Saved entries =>
:::
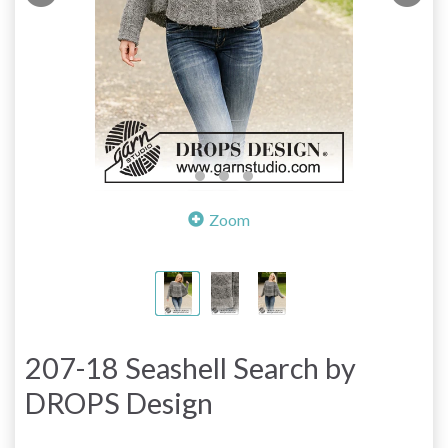
Zoom
207-18 Seashell Search by
DROPS Design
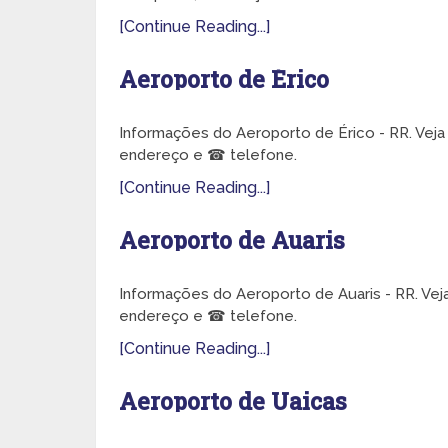
[Continue Reading...]
Aeroporto de Érico
Informações do Aeroporto de Érico - RR. Veja
endereço e ☎ telefone.
[Continue Reading...]
Aeroporto de Auaris
Informações do Aeroporto de Auaris - RR. Vej
endereço e ☎ telefone.
[Continue Reading...]
Aeroporto de Uaicas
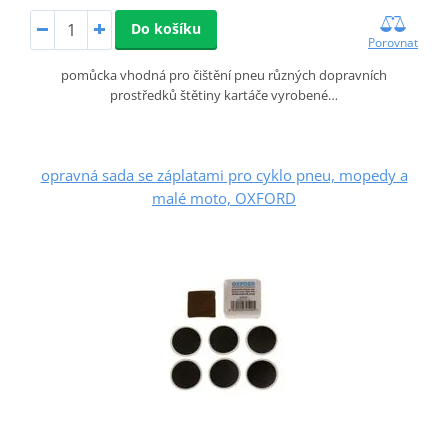
Do košíku
Porovnat
pomůcka vhodná pro čištění pneu různých dopravních
prostředků štětiny kartáče vyrobené…
opravná sada se záplatami pro cyklo pneu, mopedy a
malé moto, OXFORD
:::
TO DO =>
Every record above should be transcribed exactly; the pictures stay out of the copy.

RESULT OF THE EXERCISE =>
Zoom
207-18 Seashell Search by
DROPS Design
[Continue Reading...]
Aeroporto de Érico
Informações do Aeroporto de Érico - RR. Veja
endereço e ☎ telefone.
[Continue Reading...]
Aeroporto de Auaris
Informações do Aeroporto de Auaris - RR. Vej
endereço e ☎ telefone.
[Continue Reading...]
Aeroporto de Uaicas
Do košíku
Porovnat
pomůcka vhodná pro čištění pneu různých dopravních
prostředků štětiny kartáče vyrobené…
opravná sada se záplatami pro cyklo pneu, mopedy a
malé moto, OXFORD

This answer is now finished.